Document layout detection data
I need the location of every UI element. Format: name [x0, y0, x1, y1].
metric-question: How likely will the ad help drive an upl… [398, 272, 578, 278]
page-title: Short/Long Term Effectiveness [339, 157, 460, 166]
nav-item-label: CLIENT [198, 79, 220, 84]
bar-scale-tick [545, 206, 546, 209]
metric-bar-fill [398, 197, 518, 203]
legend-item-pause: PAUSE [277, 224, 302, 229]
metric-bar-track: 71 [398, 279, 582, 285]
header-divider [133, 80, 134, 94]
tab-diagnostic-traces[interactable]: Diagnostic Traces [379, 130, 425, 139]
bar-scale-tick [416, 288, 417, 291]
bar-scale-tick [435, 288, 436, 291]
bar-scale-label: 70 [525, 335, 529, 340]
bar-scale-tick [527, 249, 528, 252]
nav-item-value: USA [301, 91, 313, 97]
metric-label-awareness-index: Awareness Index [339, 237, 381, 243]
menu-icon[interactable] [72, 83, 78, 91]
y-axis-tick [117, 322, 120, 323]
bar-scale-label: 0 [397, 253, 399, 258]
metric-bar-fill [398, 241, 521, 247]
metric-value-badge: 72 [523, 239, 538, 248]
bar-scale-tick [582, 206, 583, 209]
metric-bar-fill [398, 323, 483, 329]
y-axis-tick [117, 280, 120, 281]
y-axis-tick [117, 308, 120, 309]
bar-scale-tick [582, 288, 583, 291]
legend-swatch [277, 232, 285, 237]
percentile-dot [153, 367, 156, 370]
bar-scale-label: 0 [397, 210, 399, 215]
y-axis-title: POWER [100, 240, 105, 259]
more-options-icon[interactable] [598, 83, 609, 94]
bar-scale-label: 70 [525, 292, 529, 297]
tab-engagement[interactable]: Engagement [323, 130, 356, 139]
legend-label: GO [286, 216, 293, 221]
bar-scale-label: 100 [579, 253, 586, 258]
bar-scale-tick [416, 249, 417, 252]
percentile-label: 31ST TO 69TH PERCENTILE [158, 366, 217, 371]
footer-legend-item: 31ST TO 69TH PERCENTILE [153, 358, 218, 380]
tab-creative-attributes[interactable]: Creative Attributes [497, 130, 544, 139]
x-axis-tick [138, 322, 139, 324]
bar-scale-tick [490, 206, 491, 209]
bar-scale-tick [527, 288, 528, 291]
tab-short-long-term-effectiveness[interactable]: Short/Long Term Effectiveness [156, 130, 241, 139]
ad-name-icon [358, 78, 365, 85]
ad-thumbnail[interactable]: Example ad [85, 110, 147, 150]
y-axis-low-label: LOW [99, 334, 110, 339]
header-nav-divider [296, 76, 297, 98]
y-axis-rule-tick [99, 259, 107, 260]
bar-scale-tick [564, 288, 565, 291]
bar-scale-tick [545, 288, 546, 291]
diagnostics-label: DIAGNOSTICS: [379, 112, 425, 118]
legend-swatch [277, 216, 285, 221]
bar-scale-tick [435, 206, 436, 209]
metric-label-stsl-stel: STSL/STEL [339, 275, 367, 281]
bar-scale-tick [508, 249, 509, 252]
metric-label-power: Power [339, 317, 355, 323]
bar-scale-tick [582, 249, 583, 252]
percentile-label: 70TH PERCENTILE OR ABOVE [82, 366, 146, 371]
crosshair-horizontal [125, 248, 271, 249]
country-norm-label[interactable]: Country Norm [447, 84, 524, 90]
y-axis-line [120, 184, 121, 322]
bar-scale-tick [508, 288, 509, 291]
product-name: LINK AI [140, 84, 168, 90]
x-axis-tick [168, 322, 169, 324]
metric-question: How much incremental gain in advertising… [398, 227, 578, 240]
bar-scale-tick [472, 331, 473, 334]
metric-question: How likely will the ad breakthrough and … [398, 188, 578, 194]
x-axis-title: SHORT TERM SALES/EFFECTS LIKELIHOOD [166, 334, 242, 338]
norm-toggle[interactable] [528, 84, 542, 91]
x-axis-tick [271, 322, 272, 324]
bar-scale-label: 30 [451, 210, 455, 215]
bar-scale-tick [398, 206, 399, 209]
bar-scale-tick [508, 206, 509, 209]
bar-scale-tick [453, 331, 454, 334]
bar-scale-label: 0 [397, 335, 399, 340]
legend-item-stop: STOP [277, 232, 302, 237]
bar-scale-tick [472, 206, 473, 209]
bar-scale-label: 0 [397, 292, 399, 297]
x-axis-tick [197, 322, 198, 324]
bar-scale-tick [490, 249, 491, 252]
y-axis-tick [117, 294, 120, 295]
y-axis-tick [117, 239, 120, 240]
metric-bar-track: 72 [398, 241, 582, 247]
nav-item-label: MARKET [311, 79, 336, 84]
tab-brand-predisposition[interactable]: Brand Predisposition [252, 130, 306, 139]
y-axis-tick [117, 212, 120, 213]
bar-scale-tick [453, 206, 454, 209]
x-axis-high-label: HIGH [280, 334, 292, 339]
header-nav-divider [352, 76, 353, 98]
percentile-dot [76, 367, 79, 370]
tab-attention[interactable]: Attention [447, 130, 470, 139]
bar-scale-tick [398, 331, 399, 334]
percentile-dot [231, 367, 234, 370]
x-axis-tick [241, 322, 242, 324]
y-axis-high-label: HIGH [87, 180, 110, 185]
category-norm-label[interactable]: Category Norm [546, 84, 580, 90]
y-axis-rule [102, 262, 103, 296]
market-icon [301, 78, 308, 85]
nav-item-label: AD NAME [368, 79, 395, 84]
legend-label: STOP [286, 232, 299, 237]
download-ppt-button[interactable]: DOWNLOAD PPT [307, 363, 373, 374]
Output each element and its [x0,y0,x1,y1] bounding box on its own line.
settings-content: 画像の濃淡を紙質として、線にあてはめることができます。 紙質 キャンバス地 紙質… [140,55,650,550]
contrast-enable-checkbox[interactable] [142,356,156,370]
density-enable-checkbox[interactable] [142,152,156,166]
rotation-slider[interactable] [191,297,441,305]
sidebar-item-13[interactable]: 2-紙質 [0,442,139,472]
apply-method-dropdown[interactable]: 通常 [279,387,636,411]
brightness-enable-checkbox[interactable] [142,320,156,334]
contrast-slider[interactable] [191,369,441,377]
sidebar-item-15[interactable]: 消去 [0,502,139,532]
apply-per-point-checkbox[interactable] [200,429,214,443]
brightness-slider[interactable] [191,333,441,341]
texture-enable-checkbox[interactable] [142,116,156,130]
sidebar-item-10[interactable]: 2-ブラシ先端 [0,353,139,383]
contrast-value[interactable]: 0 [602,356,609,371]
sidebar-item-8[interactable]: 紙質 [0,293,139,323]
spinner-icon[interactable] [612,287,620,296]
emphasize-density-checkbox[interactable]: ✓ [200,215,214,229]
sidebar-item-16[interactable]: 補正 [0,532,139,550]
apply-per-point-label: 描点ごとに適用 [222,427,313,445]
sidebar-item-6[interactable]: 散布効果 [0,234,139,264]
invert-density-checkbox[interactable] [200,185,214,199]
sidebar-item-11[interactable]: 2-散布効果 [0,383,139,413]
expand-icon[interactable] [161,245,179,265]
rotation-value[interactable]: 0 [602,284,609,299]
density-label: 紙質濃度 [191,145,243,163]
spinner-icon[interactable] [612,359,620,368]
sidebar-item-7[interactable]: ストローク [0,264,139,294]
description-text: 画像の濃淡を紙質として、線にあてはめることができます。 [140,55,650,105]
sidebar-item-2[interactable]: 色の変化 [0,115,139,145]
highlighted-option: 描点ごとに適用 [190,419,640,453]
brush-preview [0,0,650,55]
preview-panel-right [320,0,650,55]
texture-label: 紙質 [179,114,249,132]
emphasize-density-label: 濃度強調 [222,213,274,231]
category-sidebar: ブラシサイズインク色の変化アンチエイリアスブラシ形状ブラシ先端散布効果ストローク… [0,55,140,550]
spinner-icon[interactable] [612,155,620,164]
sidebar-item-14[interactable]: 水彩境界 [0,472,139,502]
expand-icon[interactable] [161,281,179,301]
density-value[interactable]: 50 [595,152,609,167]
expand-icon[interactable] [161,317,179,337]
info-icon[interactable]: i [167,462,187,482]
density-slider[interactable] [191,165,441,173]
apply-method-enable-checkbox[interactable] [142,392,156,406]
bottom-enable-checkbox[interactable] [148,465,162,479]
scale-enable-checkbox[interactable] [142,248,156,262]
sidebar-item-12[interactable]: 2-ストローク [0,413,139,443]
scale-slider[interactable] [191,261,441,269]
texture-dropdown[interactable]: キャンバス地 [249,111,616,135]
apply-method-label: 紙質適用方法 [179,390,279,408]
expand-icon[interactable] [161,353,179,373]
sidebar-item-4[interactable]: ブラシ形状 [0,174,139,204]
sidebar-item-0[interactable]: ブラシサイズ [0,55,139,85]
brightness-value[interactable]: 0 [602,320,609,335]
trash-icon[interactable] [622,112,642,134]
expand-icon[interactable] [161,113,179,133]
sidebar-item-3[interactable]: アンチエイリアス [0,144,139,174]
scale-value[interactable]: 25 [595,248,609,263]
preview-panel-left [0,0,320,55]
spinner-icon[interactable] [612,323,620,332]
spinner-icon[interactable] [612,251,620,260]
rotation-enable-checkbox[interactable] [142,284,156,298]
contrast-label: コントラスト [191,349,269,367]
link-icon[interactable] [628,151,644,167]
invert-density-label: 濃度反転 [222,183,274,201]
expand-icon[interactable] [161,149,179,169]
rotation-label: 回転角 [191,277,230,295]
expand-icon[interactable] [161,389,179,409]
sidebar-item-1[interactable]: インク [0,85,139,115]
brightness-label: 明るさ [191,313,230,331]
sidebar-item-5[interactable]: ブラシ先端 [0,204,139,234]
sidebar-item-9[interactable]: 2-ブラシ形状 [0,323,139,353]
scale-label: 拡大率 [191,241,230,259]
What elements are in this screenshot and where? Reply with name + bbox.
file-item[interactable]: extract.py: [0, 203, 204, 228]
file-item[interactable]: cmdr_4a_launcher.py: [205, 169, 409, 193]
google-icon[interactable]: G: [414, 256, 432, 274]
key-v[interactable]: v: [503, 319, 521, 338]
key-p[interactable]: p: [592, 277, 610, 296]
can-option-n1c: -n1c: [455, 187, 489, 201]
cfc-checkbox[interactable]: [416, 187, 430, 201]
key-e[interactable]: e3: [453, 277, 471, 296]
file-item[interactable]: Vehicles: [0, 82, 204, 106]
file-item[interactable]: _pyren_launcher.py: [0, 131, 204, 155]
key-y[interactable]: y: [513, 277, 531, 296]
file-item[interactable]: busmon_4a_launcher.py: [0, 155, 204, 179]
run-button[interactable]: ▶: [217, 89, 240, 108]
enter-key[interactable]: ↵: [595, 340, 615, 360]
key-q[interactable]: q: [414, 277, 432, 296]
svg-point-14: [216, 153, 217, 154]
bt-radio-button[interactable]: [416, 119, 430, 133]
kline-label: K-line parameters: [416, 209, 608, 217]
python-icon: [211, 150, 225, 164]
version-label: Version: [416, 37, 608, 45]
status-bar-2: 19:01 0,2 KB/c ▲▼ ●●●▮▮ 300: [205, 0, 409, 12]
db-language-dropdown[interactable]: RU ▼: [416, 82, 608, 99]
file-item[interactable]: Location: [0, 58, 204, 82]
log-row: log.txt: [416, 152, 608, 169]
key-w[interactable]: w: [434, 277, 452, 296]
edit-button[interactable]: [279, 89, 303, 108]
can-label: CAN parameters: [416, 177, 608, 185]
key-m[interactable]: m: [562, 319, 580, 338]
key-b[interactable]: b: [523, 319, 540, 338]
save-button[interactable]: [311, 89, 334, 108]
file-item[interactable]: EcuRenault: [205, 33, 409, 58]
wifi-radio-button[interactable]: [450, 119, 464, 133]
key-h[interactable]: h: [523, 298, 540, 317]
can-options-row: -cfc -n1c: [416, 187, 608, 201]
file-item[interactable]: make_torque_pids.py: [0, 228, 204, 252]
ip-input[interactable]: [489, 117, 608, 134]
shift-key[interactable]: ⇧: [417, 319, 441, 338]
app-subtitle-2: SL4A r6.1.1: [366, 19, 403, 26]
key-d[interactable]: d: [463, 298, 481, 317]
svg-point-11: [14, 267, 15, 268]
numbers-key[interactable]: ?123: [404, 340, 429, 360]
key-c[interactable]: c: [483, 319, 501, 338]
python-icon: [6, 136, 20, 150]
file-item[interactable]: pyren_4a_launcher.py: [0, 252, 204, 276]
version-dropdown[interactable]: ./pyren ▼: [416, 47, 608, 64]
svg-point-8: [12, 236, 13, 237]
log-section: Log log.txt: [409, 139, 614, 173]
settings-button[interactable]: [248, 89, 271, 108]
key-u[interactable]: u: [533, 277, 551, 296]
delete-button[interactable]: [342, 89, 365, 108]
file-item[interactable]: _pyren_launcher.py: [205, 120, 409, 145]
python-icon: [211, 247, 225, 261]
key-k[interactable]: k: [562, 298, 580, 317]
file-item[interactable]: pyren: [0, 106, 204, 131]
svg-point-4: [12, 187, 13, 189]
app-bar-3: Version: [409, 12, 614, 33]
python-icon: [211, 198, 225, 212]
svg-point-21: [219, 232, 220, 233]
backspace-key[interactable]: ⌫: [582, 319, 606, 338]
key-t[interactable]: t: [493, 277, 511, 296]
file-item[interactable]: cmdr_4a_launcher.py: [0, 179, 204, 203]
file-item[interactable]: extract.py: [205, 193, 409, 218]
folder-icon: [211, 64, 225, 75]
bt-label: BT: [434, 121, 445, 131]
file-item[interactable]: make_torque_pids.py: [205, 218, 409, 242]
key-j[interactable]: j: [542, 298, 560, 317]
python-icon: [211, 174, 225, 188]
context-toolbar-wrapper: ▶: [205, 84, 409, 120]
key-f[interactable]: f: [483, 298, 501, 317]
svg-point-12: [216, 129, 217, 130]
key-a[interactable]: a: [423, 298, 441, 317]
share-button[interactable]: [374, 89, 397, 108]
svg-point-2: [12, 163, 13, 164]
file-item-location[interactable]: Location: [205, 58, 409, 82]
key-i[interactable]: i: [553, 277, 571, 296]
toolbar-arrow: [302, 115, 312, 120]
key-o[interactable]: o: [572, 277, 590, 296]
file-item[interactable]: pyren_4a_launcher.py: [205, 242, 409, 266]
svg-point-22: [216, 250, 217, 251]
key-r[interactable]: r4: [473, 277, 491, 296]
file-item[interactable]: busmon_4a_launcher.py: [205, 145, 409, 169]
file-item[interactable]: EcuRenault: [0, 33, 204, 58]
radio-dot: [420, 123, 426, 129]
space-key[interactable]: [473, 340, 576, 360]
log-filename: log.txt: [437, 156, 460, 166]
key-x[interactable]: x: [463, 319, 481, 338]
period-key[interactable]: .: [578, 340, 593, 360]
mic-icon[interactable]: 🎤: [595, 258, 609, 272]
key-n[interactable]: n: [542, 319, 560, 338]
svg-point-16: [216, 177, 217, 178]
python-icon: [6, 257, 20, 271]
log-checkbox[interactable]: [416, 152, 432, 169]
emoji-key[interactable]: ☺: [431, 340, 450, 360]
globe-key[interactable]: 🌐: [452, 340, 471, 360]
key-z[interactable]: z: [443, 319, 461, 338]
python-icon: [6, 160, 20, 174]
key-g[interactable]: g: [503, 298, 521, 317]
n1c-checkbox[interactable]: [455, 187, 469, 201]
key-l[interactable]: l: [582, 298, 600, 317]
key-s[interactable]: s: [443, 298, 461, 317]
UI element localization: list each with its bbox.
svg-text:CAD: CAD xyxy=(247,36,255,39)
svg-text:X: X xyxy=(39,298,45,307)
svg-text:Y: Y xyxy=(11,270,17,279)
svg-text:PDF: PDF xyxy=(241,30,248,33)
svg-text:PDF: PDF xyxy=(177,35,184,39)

### INSTRUCTIONS TO FOLLOW
What the answer needs is every line from the data above with "rotation" in it.

### RESPONSE TO THIS EXERCISE
rotation-slider[interactable] [191,297,441,305]
rotation-value[interactable]: 0 [602,284,609,299]
rotation-enable-checkbox[interactable] [142,284,156,298]
rotation-label: 回転角 [191,277,230,295]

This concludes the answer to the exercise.